The aim of this research is to reveal critical insights about the nature of mediation – as a function of both the curator and the artist. Mediation stands at the nexus between art, artist, and institution, revealing much about the relationships between them and the power structures at play in the formation of exhibitions. While the exhibition itself is a complex and layered form of mediation, mediation does not strictly take place after an artwork has left the ‘studio’. Artists also use mediation as a formal operation to critically question and expose the conditions of the production, distribution, and reception of art – notions crucial to practices of institutional critique.
The mid-1980s mark a crucial divide in the approach of both artists and curators to mediation. Many artistic practices at this time take up the very process of art's mediation as their subject, either retreating from it by turning to post-conceptual works of sculpture and painting (Thierry De Cordier, Rene Daniels, Lili Dujourie, Fortuyn/O'Brien, Niek Kemps, Jan Vecruysse, and Ben Zegers are examples), or by mimicking it, employing media in an exaggerated manner. Consider, for instance, the work of Guillaume Bijl, Gerald van der Kaap, Aernout Mik, and Roos Theuws, whose practices emphasize their constituent media and the context of their presentation while also making use of media that were new to the museum, such as digital photography, installation, video, and computer art.

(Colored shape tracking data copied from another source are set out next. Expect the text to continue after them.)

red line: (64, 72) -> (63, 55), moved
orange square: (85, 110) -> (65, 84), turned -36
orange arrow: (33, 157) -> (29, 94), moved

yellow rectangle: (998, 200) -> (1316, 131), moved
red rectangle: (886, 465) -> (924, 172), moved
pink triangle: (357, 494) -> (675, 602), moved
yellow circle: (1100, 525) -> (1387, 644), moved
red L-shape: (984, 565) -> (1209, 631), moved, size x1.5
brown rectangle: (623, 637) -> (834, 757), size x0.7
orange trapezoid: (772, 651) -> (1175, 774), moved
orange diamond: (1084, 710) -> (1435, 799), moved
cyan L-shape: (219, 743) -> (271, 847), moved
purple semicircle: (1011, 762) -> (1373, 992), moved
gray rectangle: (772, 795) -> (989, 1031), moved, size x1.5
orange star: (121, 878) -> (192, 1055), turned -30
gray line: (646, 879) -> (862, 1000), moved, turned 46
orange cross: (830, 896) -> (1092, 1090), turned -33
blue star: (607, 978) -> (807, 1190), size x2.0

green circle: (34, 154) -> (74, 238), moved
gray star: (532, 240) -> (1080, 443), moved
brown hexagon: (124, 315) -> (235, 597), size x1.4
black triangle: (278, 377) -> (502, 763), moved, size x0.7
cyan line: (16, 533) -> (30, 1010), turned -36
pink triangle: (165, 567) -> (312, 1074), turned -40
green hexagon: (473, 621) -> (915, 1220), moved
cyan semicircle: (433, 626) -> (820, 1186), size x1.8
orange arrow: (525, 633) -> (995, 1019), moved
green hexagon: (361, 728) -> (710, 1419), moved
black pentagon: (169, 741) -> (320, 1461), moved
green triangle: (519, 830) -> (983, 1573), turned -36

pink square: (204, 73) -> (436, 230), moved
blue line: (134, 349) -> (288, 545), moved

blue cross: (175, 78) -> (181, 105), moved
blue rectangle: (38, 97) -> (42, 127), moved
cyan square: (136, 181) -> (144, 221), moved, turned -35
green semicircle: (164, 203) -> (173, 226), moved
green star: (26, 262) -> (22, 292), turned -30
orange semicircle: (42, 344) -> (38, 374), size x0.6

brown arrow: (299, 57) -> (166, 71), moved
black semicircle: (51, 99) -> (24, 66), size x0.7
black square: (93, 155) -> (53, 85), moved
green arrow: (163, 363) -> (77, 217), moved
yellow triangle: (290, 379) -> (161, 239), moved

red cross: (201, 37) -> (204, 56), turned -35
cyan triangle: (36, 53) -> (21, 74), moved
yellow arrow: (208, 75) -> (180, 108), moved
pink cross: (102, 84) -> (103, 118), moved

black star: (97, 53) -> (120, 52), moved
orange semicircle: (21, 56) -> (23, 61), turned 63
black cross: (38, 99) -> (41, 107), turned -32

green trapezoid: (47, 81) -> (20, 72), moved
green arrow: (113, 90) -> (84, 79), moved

This study proposes that at the crux of these seemingly antagonistic practices is a shared, albeit very different, response to mediation. While some artists appear to withdraw from mediation, others speed it up to its heightened extreme. Focusing on a particular network of contemporary art institutions in the Low Countries, this study will posit this hypothesis against the analysis of key exhibitions that show a contrast in their approach to mediation: both in curatorial framing and in the artworks themselves.